Directions for this task: Filter these entries, keeping only lines that hold the word "copair".

Exercise material:
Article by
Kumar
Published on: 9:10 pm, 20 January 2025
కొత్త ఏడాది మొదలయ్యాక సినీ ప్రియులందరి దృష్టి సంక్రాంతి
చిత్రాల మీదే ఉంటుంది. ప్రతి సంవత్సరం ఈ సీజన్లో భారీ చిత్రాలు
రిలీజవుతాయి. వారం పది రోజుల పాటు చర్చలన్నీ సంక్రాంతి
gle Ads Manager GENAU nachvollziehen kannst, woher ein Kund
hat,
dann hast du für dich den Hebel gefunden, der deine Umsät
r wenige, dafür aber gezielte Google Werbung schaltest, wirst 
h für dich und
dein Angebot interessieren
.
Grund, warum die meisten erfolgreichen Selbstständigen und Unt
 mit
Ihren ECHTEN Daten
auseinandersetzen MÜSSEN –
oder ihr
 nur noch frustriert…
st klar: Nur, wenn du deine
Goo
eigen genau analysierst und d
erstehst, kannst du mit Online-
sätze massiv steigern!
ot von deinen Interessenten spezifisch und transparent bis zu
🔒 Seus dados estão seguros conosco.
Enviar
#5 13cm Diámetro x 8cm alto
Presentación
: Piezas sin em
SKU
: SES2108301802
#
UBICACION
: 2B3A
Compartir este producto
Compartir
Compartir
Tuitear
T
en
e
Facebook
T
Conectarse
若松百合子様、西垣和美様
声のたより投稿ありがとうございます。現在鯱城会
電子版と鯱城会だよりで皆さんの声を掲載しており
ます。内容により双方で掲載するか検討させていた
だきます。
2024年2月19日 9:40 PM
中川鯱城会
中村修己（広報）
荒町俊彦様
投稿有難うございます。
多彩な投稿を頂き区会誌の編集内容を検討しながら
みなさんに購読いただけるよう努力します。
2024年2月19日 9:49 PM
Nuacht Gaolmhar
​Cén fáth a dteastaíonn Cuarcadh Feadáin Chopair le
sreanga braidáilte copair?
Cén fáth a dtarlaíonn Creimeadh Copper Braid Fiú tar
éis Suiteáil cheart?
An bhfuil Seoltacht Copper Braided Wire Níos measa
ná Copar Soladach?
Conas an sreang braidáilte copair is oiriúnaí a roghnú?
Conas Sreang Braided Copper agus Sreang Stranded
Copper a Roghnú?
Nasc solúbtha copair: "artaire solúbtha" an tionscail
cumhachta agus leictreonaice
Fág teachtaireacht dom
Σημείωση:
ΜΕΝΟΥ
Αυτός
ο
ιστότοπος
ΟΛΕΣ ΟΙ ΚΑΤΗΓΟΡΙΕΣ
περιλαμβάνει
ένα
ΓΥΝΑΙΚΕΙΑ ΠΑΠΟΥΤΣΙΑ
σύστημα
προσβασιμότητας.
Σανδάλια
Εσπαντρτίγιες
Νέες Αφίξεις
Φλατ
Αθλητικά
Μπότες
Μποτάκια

* * *

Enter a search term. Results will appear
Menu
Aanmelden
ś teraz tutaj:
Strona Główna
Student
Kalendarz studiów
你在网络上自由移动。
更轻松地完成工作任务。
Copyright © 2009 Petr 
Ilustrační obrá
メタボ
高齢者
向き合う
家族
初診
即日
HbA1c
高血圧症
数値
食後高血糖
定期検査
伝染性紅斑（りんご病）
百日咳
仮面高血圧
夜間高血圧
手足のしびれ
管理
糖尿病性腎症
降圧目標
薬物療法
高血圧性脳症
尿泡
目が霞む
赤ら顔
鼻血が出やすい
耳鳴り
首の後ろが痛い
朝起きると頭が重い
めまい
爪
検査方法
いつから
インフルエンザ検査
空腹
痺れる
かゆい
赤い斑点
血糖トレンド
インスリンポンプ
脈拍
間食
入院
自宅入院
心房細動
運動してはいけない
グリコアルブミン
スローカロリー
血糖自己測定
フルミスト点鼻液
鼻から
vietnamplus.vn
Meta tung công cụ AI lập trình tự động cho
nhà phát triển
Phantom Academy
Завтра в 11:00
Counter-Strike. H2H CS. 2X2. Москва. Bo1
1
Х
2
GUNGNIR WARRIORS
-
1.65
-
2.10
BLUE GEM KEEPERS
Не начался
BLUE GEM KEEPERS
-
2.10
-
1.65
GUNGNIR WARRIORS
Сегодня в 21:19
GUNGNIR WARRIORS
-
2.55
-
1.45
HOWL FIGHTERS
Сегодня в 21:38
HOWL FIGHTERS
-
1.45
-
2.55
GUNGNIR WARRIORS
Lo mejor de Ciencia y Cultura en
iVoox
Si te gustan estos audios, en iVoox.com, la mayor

Your response:
sreanga braidáilte copair?
Conas an sreang braidáilte copair is oiriúnaí a roghnú?
Nasc solúbtha copair: "artaire solúbtha" an tionscail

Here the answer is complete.